(Collected data)
[Start of section]

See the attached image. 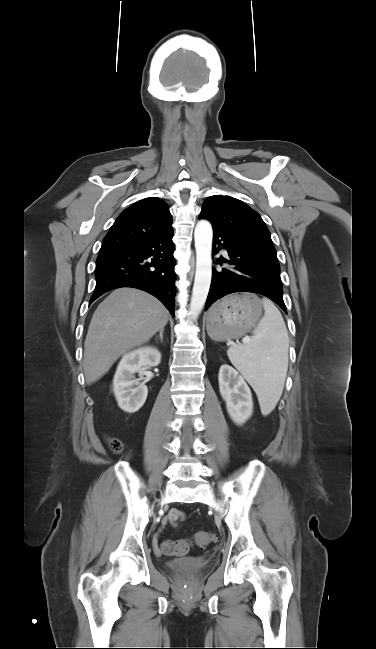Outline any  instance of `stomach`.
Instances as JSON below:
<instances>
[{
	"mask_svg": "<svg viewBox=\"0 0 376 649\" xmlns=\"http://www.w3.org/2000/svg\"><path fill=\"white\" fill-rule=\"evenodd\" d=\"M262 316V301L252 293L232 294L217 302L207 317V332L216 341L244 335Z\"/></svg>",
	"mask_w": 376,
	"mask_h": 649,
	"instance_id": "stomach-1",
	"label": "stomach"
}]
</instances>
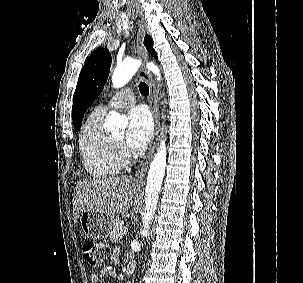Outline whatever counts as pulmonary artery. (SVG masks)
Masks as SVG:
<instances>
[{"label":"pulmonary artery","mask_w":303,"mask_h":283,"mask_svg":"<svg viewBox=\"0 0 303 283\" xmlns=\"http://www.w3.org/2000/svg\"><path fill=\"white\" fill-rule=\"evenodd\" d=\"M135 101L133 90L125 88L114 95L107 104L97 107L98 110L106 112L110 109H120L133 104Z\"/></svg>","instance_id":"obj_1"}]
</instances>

[End of section]
[Start of section]

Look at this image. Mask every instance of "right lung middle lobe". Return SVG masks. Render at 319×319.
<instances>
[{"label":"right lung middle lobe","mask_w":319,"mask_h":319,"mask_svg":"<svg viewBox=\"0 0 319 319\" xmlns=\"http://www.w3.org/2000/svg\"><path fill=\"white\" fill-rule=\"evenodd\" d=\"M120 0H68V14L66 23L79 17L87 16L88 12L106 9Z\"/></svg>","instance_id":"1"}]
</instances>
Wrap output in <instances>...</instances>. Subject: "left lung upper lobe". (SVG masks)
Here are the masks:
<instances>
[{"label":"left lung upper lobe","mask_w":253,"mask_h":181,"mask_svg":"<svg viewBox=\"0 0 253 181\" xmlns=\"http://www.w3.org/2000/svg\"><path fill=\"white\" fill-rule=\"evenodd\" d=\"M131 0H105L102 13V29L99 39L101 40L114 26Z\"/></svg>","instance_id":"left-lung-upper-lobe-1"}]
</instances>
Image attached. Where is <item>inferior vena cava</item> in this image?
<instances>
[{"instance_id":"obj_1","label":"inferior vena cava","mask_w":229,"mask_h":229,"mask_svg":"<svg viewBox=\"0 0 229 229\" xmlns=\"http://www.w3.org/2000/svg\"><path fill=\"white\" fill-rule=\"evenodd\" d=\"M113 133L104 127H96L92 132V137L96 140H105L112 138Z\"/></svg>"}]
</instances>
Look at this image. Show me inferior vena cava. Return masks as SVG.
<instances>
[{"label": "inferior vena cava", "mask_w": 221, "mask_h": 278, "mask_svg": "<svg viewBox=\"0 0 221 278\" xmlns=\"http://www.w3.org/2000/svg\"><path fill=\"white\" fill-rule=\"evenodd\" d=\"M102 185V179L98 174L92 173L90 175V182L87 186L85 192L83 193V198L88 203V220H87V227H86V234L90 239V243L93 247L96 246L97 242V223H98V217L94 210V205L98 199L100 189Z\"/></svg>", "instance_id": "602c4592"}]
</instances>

[End of section]
[Start of section]

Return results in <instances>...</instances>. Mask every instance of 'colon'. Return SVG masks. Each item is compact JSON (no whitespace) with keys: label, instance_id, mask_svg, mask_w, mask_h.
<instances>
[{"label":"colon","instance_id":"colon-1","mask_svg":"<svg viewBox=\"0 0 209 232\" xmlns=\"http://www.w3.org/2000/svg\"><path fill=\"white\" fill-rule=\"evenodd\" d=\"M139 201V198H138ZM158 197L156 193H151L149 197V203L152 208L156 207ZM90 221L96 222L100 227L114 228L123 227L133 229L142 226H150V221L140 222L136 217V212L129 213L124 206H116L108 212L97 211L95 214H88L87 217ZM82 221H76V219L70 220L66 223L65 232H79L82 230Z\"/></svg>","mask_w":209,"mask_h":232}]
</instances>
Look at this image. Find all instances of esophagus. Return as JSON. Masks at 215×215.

[End of section]

TASK DESCRIPTION
Set down precisely the lines above between the line holding "Return results in" and the line holding "Look at this image. Find", inclusive, and nothing beyond them.

ANSWER TO THE EXERCISE
Return results in <instances>...</instances>. Mask every instance of 'colon'. Return SVG masks. Each item is compact JSON (no whitespace) with keys: label, instance_id, mask_svg, mask_w, mask_h.
<instances>
[{"label":"colon","instance_id":"colon-1","mask_svg":"<svg viewBox=\"0 0 209 232\" xmlns=\"http://www.w3.org/2000/svg\"><path fill=\"white\" fill-rule=\"evenodd\" d=\"M139 201V198H138ZM158 197L156 193H151L149 197V203L152 208L156 207ZM90 221L96 222L100 227L114 228L123 227L133 229L142 226H150V221L140 222L136 217V212L129 213L124 206H116L108 212L97 211L95 214H88L87 217ZM82 221H76V219L70 220L66 223L65 232H79L82 230Z\"/></svg>","mask_w":209,"mask_h":232}]
</instances>
Look at this image. Find all instances of esophagus. Return as JSON. Masks at 215×215.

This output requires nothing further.